> [What to work on]
Each entry is to be reproduced verbatim, and images are to be omitted.

> [Given entries]
+ + + + + + +
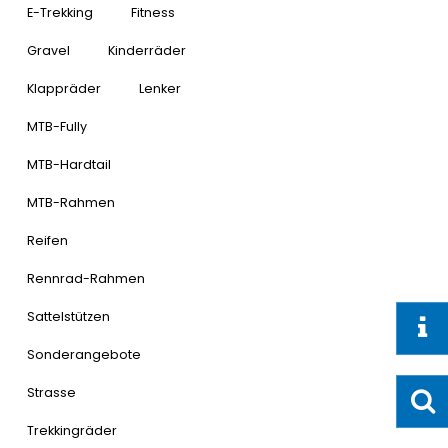
E-Trekking
Fitness
Gravel
Kinderräder
Klappräder
Lenker
MTB-Fully
MTB-Hardtail
MTB-Rahmen
Reifen
Rennrad-Rahmen
Sattelstützen
Sonderangebote
Strasse
Trekkingräder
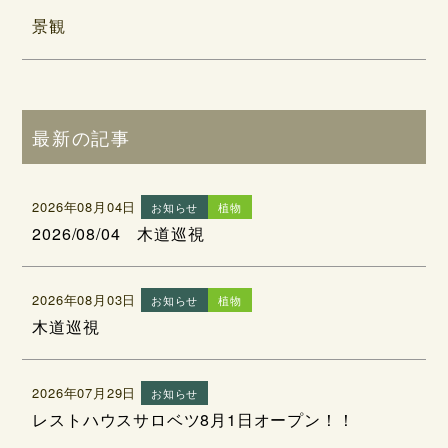
景観
最新の記事
2026年08月04日
お知らせ
植物
2026/08/04 木道巡視
2026年08月03日
お知らせ
植物
木道巡視
2026年07月29日
お知らせ
レストハウスサロベツ8月1日オープン！！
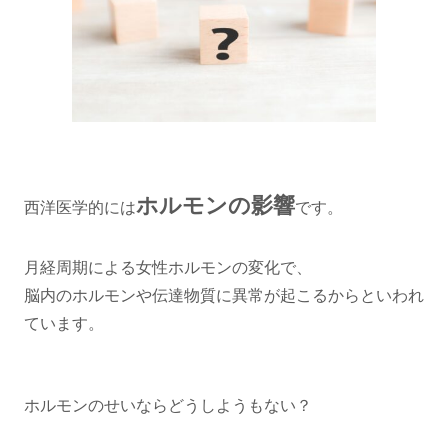
ホルモンの影響
西洋医学的には
です。
月経周期による女性ホルモンの変化で、
脳内のホルモンや伝達物質に異常が起こるからといわれ
ています。
ホルモンのせいならどうしようもない？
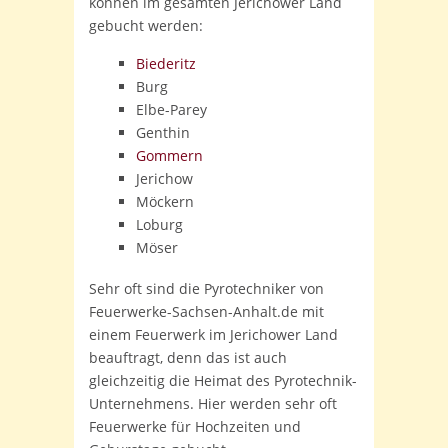
können im gesamten Jerichower Land
gebucht werden:
Biederitz
Burg
Elbe-Parey
Genthin
Gommern
Jerichow
Möckern
Loburg
Möser
Sehr oft sind die Pyrotechniker von
Feuerwerke-Sachsen-Anhalt.de mit
einem Feuerwerk im Jerichower Land
beauftragt, denn das ist auch
gleichzeitig die Heimat des Pyrotechnik-
Unternehmens. Hier werden sehr oft
Feuerwerke für Hochzeiten und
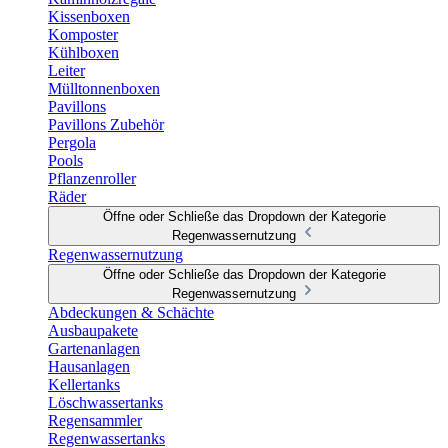
Kissenboxen
Komposter
Kühlboxen
Leiter
Mülltonnenboxen
Pavillons
Pavillons Zubehör
Pergola
Pools
Pflanzenroller
Räder
Öffne oder Schließe das Dropdown der Kategorie
Regenwassernutzung
Regenwassernutzung
Öffne oder Schließe das Dropdown der Kategorie
Regenwassernutzung
Abdeckungen & Schächte
Ausbaupakete
Gartenanlagen
Hausanlagen
Kellertanks
Löschwassertanks
Regensammler
Regenwassertanks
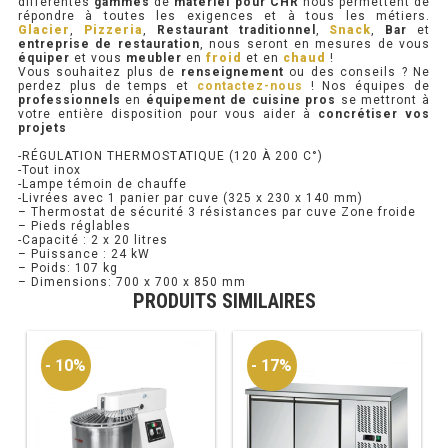
différentes
gammes
de
matériel pour CHR
nous permettent de
répondre à toutes les exigences et à tous les métiers.
Glacier
,
Pizzeria
,
Restaurant traditionnel
,
Snack
,
Bar
et
RÉFRIGÉRATEUR POISSON
entreprise de restauration
, nous seront en mesures de vous
équiper
et vous
meubler
en
froid
et en
chaud
!
Vous souhaitez plus de
renseignement
ou des conseils ? Ne
CONGÉLATEUR
perdez plus de temps et
contactez-nous
! Nos équipes de
professionnels
en
équipement de cuisine pros
se mettront à
votre entière disposition pour vous aider à
concrétiser vos
CONGÉLATEUR VITRÉ
projets
-RÉGULATION THERMOSTATIQUE (120 À 200 C°)
-Tout inox
CONGÉLATEURS HORIZONTAUX
-Lampe témoin de chauffe
-Livrées avec 1 panier par cuve (325 x 230 x 140 mm)
– Thermostat de sécurité 3 résistances par cuve Zone froide
CELLULE DE REFROIDISSEMENT
– Pieds réglables
-Capacité : 2 x 20 litres
– Puissance : 24 kW
ARMOIRE À BOISSONS
– Poids: 107 kg
– Dimensions: 700 x 700 x 850 mm
PRODUITS SIMILAIRES
VITRINE À BOISSONS
ARRIÈRE-BAR
- 10%
- 17%
CAVE À VIN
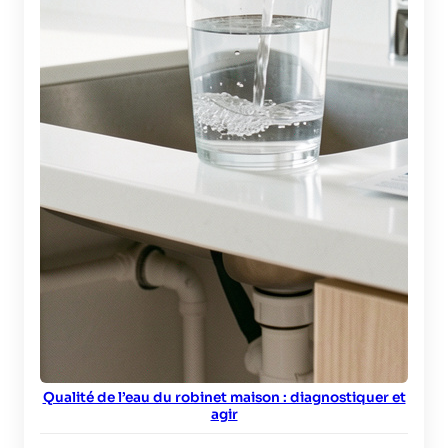
Qualité de l’eau du robinet maison : diagnostiquer et
agir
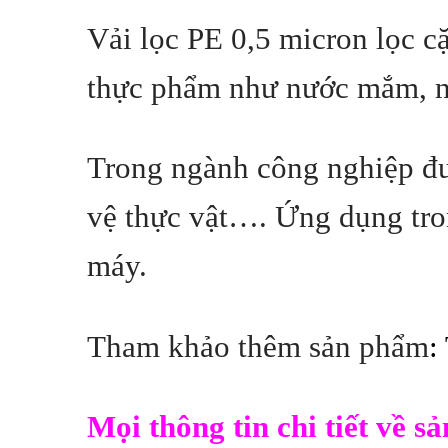
Vải lọc PE 0,5 micron lọc c
thực phẩm như nước mắm, nư
Trong ngành công nghiệp đư
vệ thực vật…. Ứng dụng tron
máy.
Tham khảo thêm sản phẩm
:
Mọi thông tin chi tiết về 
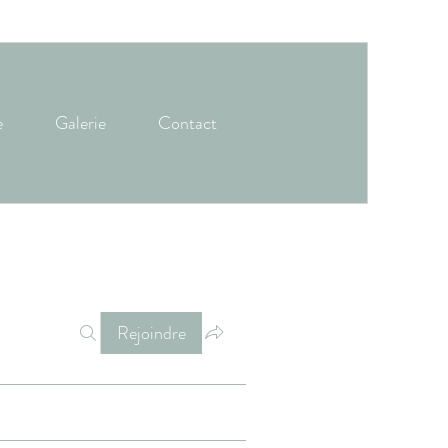
e
Galerie
Contact
Rejoindre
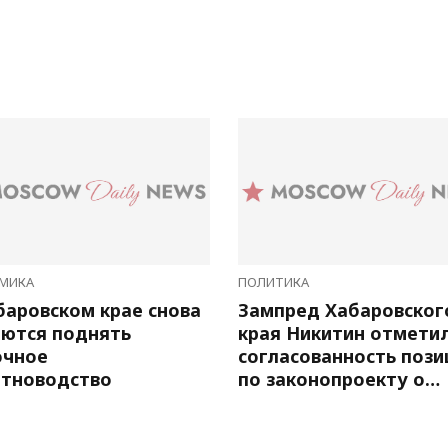
МИКА
ПОЛИТИКА
баровском крае снова
Зампред Хабаровског
ются поднять
края Никитин отмети
очное
согласованность пози
тноводство
по законопроекту о
выборах глав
+ + + + + + +
> [Response box]
E-Trekking
Fitness
Gravel
Kinderräder
Klappräder
Lenker
MTB-Fully
MTB-Hardtail
MTB-Rahmen
Reifen
Rennrad-Rahmen
Sattelstützen
Sonderangebote
Strasse
Trekkingräder
景観
最新の記事
2026年08月04日
お知らせ
植物
2026/08/04 木道巡視
2026年08月03日
お知らせ
植物
木道巡視
2026年07月29日
お知らせ
レストハウスサロベツ8月1日オープン！！
ホルモンの影響
西洋医学的には
です。
月経周期による女性ホルモンの変化で、
脳内のホルモンや伝達物質に異常が起こるからといわれ
ています。
ホルモンのせいならどうしようもない？
können im gesamten Jerichower Land
gebucht werden:
Biederitz
Burg
Elbe-Parey
Genthin
Gommern
Jerichow
Möckern
Loburg
Möser
Sehr oft sind die Pyrotechniker von
Feuerwerke-Sachsen-Anhalt.de mit
einem Feuerwerk im Jerichower Land
beauftragt, denn das ist auch
gleichzeitig die Heimat des Pyrotechnik-
Unternehmens. Hier werden sehr oft
Feuerwerke für Hochzeiten und
Kissenboxen
Komposter
Kühlboxen
Leiter
Mülltonnenboxen
Pavillons
Pavillons Zubehör
Pergola
Pools
Pflanzenroller
Räder
Öffne oder Schließe das Dropdown der Kategorie
Regenwassernutzung
Regenwassernutzung
Öffne oder Schließe das Dropdown der Kategorie
Regenwassernutzung
Abdeckungen & Schächte
Ausbaupakete
Gartenanlagen
Hausanlagen
Kellertanks
Löschwassertanks
Regensammler
Regenwassertanks
différentes
gammes
de
matériel pour CHR
nous permettent de
répondre à toutes les exigences et à tous les métiers.
Glacier
,
Pizzeria
,
Restaurant traditionnel
,
Snack
,
Bar
et
RÉFRIGÉRATEUR POISSON
entreprise de restauration
, nous seront en mesures de vous
équiper
et vous
meubler
en
froid
et en
chaud
!
Vous souhaitez plus de
renseignement
ou des conseils ? Ne
CONGÉLATEUR
perdez plus de temps et
contactez-nous
! Nos équipes de
professionnels
en
équipement de cuisine pros
se mettront à
votre entière disposition pour vous aider à
concrétiser vos
CONGÉLATEUR VITRÉ
projets
-RÉGULATION THERMOSTATIQUE (120 À 200 C°)
-Tout inox
CONGÉLATEURS HORIZONTAUX
-Lampe témoin de chauffe
-Livrées avec 1 panier par cuve (325 x 230 x 140 mm)
– Thermostat de sécurité 3 résistances par cuve Zone froide
CELLULE DE REFROIDISSEMENT
– Pieds réglables
-Capacité : 2 x 20 litres
– Puissance : 24 kW
ARMOIRE À BOISSONS
– Poids: 107 kg
– Dimensions: 700 x 700 x 850 mm
PRODUITS SIMILAIRES
VITRINE À BOISSONS
ARRIÈRE-BAR
- 10%
- 17%
CAVE À VIN
Qualité de l’eau du robinet maison : diagnostiquer et
agir
Vải lọc PE 0,5 micron lọc c
thực phẩm như nước mắm, nư
Trong ngành công nghiệp đư
vệ thực vật…. Ứng dụng tron
máy.
Tham khảo thêm sản phẩm
:
Mọi thông tin chi tiết về 
e
Galerie
Contact
Rejoindre
МИКА
ПОЛИТИКА
баровском крае снова
Зампред Хабаровског
ются поднять
края Никитин отмети
очное
согласованность пози
тноводство
по законопроекту о
выборах глав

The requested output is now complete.